### Given data
[Start of Attachment]
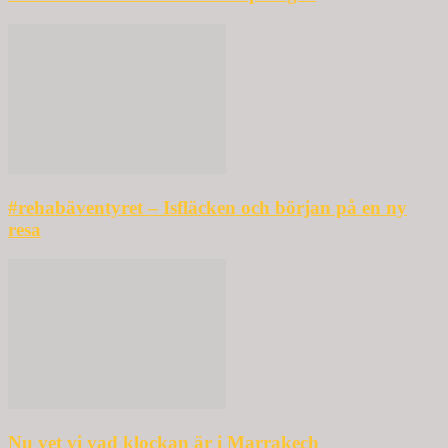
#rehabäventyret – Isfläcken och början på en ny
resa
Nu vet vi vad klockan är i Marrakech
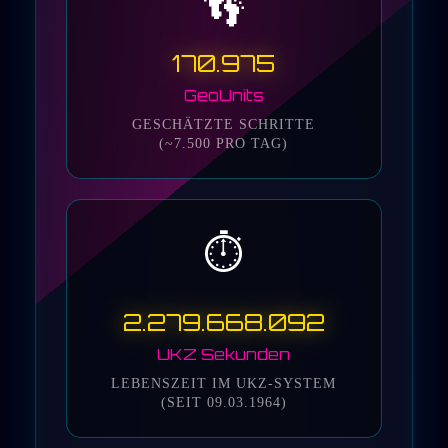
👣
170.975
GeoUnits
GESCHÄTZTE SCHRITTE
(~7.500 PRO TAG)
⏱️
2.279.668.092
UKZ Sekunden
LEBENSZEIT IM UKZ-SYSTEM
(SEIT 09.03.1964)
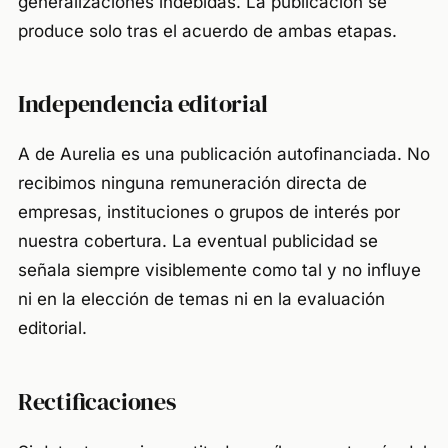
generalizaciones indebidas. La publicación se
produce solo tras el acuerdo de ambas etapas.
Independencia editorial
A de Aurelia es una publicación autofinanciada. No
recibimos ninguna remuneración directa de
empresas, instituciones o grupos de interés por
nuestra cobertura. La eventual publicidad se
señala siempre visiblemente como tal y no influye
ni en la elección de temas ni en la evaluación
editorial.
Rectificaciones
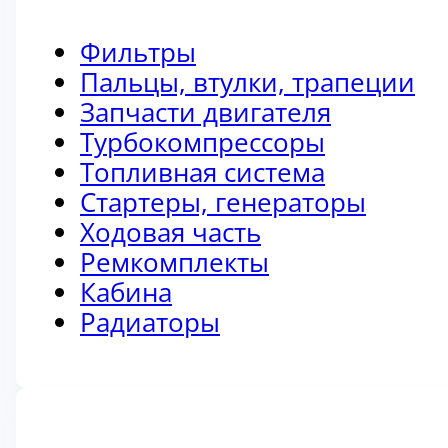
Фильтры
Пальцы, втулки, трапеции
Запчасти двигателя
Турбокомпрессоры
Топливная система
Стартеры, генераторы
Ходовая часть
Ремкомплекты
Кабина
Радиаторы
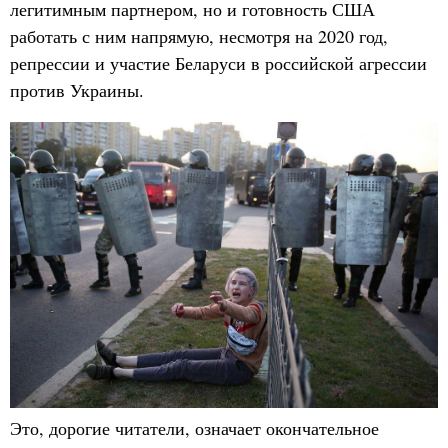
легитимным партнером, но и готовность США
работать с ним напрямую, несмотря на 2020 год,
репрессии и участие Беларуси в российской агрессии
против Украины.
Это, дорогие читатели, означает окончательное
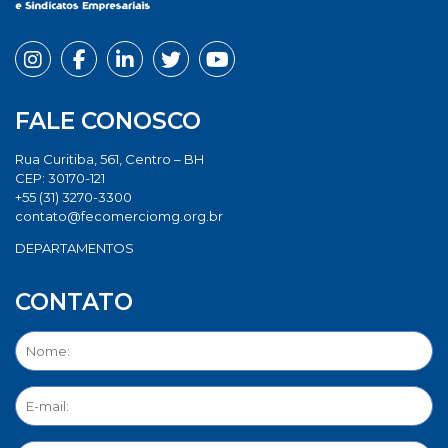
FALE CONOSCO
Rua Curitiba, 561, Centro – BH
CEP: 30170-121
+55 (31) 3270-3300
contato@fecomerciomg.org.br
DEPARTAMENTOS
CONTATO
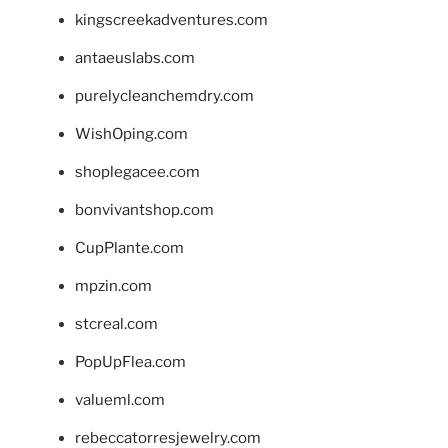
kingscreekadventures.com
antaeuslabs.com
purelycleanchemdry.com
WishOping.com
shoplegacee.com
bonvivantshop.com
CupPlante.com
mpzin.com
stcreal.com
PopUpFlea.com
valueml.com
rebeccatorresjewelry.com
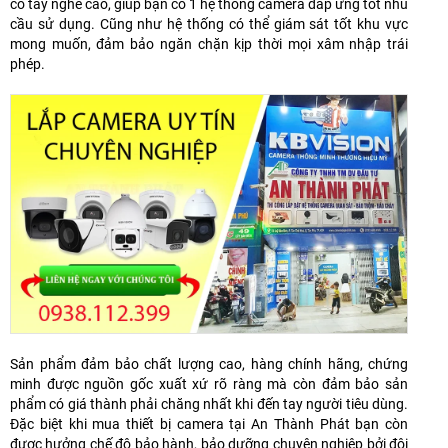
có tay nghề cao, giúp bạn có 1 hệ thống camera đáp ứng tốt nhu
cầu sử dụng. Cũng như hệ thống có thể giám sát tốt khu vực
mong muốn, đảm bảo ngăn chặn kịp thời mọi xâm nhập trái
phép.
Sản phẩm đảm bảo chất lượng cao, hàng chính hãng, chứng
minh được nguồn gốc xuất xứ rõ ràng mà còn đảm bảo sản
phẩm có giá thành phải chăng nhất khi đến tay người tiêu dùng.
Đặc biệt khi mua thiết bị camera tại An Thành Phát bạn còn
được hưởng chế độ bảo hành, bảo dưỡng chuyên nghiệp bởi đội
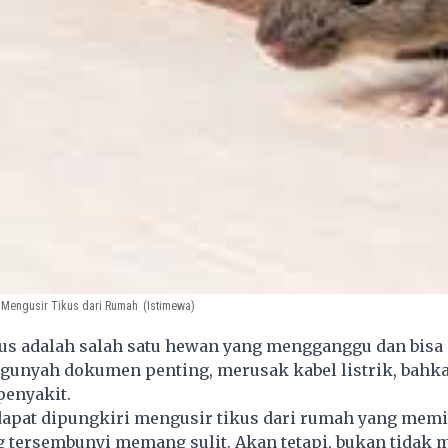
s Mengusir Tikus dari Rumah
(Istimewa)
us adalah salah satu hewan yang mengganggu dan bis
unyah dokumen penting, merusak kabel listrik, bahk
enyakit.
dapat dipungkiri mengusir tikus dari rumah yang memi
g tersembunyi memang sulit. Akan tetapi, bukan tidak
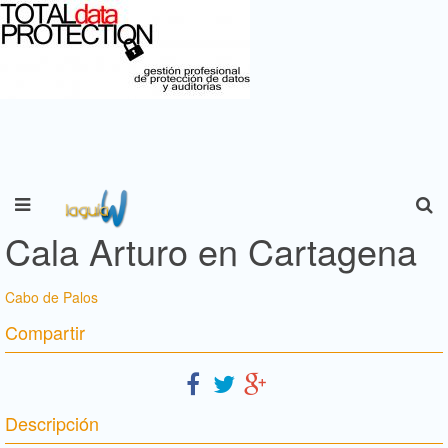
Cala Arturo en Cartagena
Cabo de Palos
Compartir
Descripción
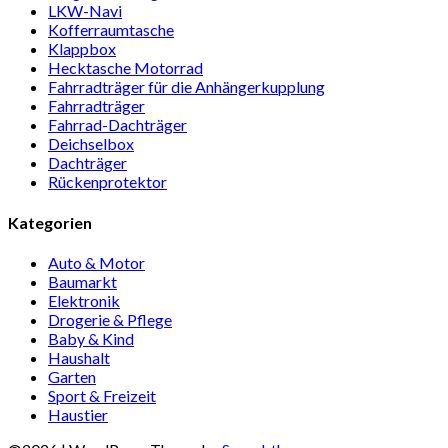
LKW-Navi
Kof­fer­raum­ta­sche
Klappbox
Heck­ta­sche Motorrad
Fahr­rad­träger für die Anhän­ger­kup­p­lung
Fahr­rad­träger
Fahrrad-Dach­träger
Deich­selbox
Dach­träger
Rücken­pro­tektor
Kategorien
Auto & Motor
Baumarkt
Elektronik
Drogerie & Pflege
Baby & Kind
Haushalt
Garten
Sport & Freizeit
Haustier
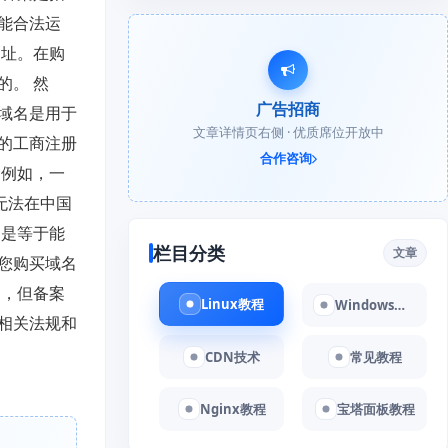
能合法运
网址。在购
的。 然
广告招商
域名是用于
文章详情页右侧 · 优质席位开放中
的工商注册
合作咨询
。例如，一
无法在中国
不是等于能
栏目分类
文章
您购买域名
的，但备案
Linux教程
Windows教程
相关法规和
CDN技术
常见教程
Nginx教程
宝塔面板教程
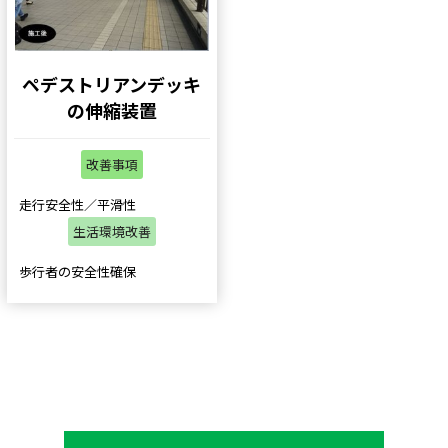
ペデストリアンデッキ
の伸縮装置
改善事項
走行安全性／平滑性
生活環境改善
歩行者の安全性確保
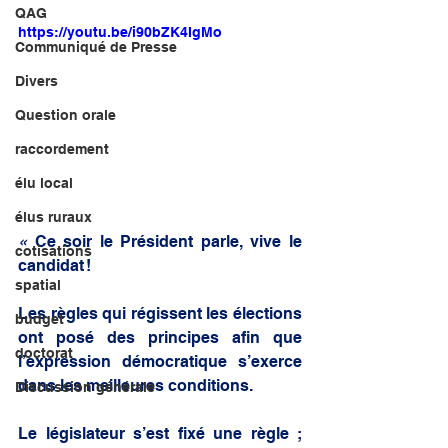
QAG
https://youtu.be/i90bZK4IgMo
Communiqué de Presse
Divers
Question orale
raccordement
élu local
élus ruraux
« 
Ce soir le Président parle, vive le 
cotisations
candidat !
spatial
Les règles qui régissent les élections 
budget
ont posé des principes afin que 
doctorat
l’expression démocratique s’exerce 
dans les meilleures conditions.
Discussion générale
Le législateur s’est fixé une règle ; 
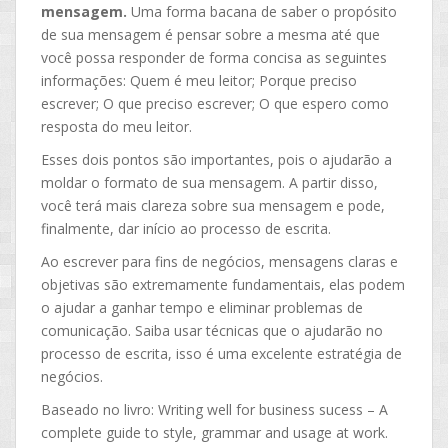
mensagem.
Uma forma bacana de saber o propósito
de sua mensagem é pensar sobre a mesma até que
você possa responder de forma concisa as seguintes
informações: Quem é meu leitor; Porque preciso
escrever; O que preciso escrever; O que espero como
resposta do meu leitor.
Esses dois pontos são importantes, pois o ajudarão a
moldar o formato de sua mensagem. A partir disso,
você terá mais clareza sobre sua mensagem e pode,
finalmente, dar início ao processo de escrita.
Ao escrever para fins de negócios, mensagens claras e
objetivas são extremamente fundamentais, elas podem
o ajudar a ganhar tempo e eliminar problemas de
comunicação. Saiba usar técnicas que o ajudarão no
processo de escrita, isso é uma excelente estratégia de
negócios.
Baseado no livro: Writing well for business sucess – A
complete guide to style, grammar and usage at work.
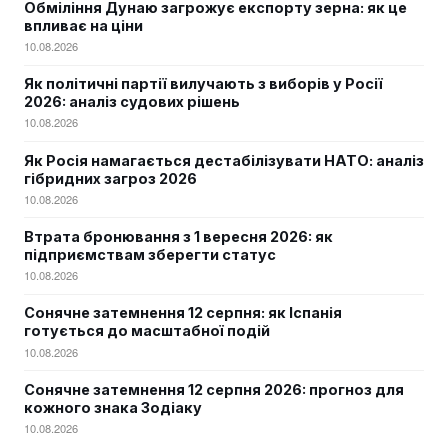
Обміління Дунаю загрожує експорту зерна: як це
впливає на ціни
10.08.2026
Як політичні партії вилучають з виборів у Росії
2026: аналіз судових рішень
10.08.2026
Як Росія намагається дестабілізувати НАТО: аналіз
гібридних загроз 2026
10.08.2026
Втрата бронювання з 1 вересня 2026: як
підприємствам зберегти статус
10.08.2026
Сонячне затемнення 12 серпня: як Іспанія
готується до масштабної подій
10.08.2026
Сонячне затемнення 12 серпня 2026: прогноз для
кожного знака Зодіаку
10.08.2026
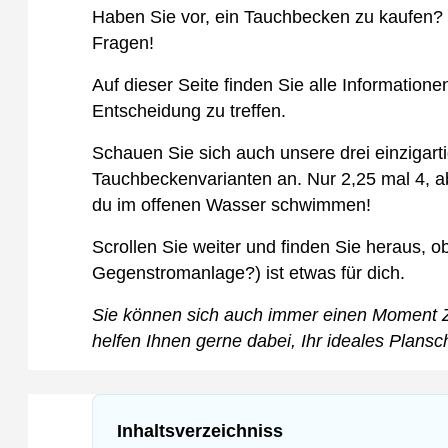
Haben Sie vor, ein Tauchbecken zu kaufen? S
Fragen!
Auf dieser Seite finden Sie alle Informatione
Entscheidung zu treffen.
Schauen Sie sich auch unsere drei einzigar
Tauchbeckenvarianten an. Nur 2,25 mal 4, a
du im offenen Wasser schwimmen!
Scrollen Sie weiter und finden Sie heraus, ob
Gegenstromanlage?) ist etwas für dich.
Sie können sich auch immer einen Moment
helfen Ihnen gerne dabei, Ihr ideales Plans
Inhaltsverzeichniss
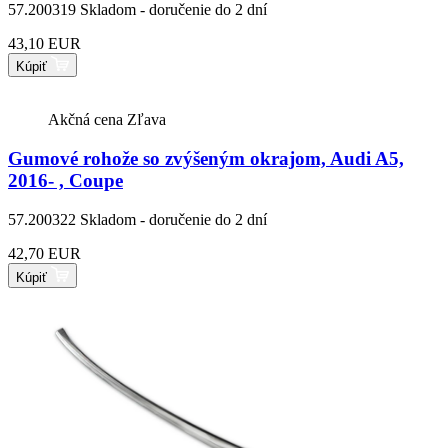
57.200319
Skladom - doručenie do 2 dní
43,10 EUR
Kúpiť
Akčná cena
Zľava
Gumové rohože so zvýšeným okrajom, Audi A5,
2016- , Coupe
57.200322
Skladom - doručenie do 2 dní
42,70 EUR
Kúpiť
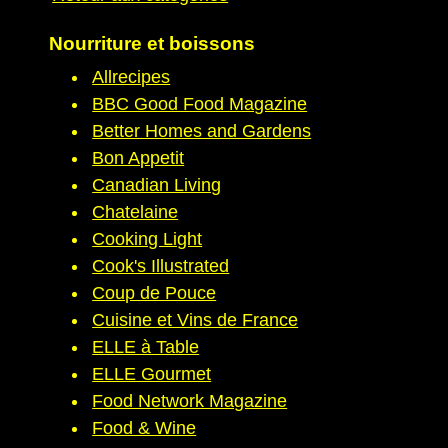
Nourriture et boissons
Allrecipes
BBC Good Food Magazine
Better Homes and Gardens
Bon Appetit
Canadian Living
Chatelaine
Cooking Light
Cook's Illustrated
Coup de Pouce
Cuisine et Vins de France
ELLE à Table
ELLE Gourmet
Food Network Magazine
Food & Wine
[End of Attachment]
### Assignment
Write the entries out again word for word. Omit all pictures from them.

### Output
#rehabäventyret – Isfläcken och början på en ny
resa
Nu vet vi vad klockan är i Marrakech
👣
170.975
GeoUnits
GESCHÄTZTE SCHRITTE
(~7.500 PRO TAG)
⏱️
2.279.668.092
UKZ Sekunden
LEBENSZEIT IM UKZ-SYSTEM
(SEIT 09.03.1964)
generalizaciones indebidas. La publicación se
produce solo tras el acuerdo de ambas etapas.
Independencia editorial
A de Aurelia es una publicación autofinanciada. No
recibimos ninguna remuneración directa de
empresas, instituciones o grupos de interés por
nuestra cobertura. La eventual publicidad se
señala siempre visiblemente como tal y no influye
ni en la elección de temas ni en la evaluación
editorial.
Rectificaciones
Фильтры
Пальцы, втулки, трапеции
Запчасти двигателя
Турбокомпрессоры
Топливная система
Стартеры, генераторы
Ходовая часть
Ремкомплекты
Кабина
Радиаторы
легитимным партнером, но и готовность США
работать с ним напрямую, несмотря на 2020 год,
репрессии и участие Беларуси в российской агрессии
против Украины.
Это, дорогие читатели, означает окончательное
FALE CONOSCO
Rua Curitiba, 561, Centro – BH
CEP: 30170-121
+55 (31) 3270-3300
contato@fecomerciomg.org.br
DEPARTAMENTOS
CONTATO
kingscreekadventures.com
antaeuslabs.com
purelycleanchemdry.com
WishOping.com
shoplegacee.com
bonvivantshop.com
CupPlante.com
mpzin.com
stcreal.com
PopUpFlea.com
valueml.com
rebeccatorresjewelry.com
có tay nghề cao, giúp bạn có 1 hệ thống camera đáp ứng tốt nhu
cầu sử dụng. Cũng như hệ thống có thể giám sát tốt khu vực
mong muốn, đảm bảo ngăn chặn kịp thời mọi xâm nhập trái
phép.
Sản phẩm đảm bảo chất lượng cao, hàng chính hãng, chứng
minh được nguồn gốc xuất xứ rõ ràng mà còn đảm bảo sản
phẩm có giá thành phải chăng nhất khi đến tay người tiêu dùng.
Đặc biệt khi mua thiết bị camera tại An Thành Phát bạn còn
được hưởng chế độ bảo hành, bảo dưỡng chuyên nghiệp bởi đội
s Mengusir Tikus dari Rumah
(Istimewa)
us adalah salah satu hewan yang mengganggu dan bis
unyah dokumen penting, merusak kabel listrik, bahk
enyakit.
dapat dipungkiri mengusir tikus dari rumah yang memi
g tersembunyi memang sulit. Akan tetapi, bukan tidak
Cala Arturo en Cartagena
Cabo de Palos
Compartir
Descripción
LKW-Navi
Kof­fer­raum­ta­sche
Klappbox
Heck­ta­sche Motorrad
Fahr­rad­träger für die Anhän­ger­kup­p­lung
Fahr­rad­träger
Fahrrad-Dach­träger
Deich­selbox
Dach­träger
Rücken­pro­tektor
Kategorien
Auto & Motor
Baumarkt
Elektronik
Drogerie & Pflege
Baby & Kind
Haushalt
Garten
Sport & Freizeit
Haustier
能合法运
网址。在购
的。 然
广告招商
域名是用于
文章详情页右侧 · 优质席位开放中
的工商注册
合作咨询
。例如，一
无法在中国
不是等于能
栏目分类
文章
您购买域名
的，但备案
Linux教程
Windows教程
相关法规和
CDN技术
常见教程
Nginx教程
宝塔面板教程
ペデストリアンデッキ
の伸縮装置
改善事項
走行安全性／平滑性
生活環境改善
歩行者の安全性確保
QAG
https://youtu.be/i90bZK4IgMo
Communiqué de Presse
Divers
Question orale
raccordement
élu local
élus ruraux
« 
Ce soir le Président parle, vive le 
cotisations
candidat !
spatial
Les règles qui régissent les élections 
budget
ont posé des principes afin que 
doctorat
l’expression démocratique s’exerce 
dans les meilleures conditions.
Discussion générale
Le législateur s’est fixé une règle ; 
mensagem.
Uma forma bacana de saber o propósito
de sua mensagem é pensar sobre a mesma até que
você possa responder de forma concisa as seguintes
informações: Quem é meu leitor; Porque preciso
escrever; O que preciso escrever; O que espero como
resposta do meu leitor.
Esses dois pontos são importantes, pois o ajudarão a
moldar o formato de sua mensagem. A partir disso,
você terá mais clareza sobre sua mensagem e pode,
finalmente, dar início ao processo de escrita.
Ao escrever para fins de negócios, mensagens claras e
objetivas são extremamente fundamentais, elas podem
o ajudar a ganhar tempo e eliminar problemas de
comunicação. Saiba usar técnicas que o ajudarão no
processo de escrita, isso é uma excelente estratégia de
negócios.
Baseado no livro: Writing well for business sucess – A
complete guide to style, grammar and usage at work.
Обміління Дунаю загрожує експорту зерна: як це
впливає на ціни
10.08.2026
Як політичні партії вилучають з виборів у Росії
2026: аналіз судових рішень
10.08.2026
Як Росія намагається дестабілізувати НАТО: аналіз
гібридних загроз 2026
10.08.2026
Втрата бронювання з 1 вересня 2026: як
підприємствам зберегти статус
10.08.2026
Сонячне затемнення 12 серпня: як Іспанія
готується до масштабної подій
10.08.2026
Сонячне затемнення 12 серпня 2026: прогноз для
кожного знака Зодіаку
10.08.2026
Haben Sie vor, ein Tauchbecken zu kaufen? S
Fragen!
Auf dieser Seite finden Sie alle Informatione
Entscheidung zu treffen.
Schauen Sie sich auch unsere drei einzigar
Tauchbeckenvarianten an. Nur 2,25 mal 4, a
du im offenen Wasser schwimmen!
Scrollen Sie weiter und finden Sie heraus, ob
Gegenstromanlage?) ist etwas für dich.
Sie können sich auch immer einen Moment
helfen Ihnen gerne dabei, Ihr ideales Plans
Inhaltsverzeichniss
57.200319
Skladom - doručenie do 2 dní
43,10 EUR
Kúpiť
Akčná cena
Zľava
Gumové rohože so zvýšeným okrajom, Audi A5,
2016- , Coupe
57.200322
Skladom - doručenie do 2 dní
42,70 EUR
Kúpiť
Nourriture et boissons
Allrecipes
BBC Good Food Magazine
Better Homes and Gardens
Bon Appetit
Canadian Living
Chatelaine
Cooking Light
Cook's Illustrated
Coup de Pouce
Cuisine et Vins de France
ELLE à Table
ELLE Gourmet
Food Network Magazine
Food & Wine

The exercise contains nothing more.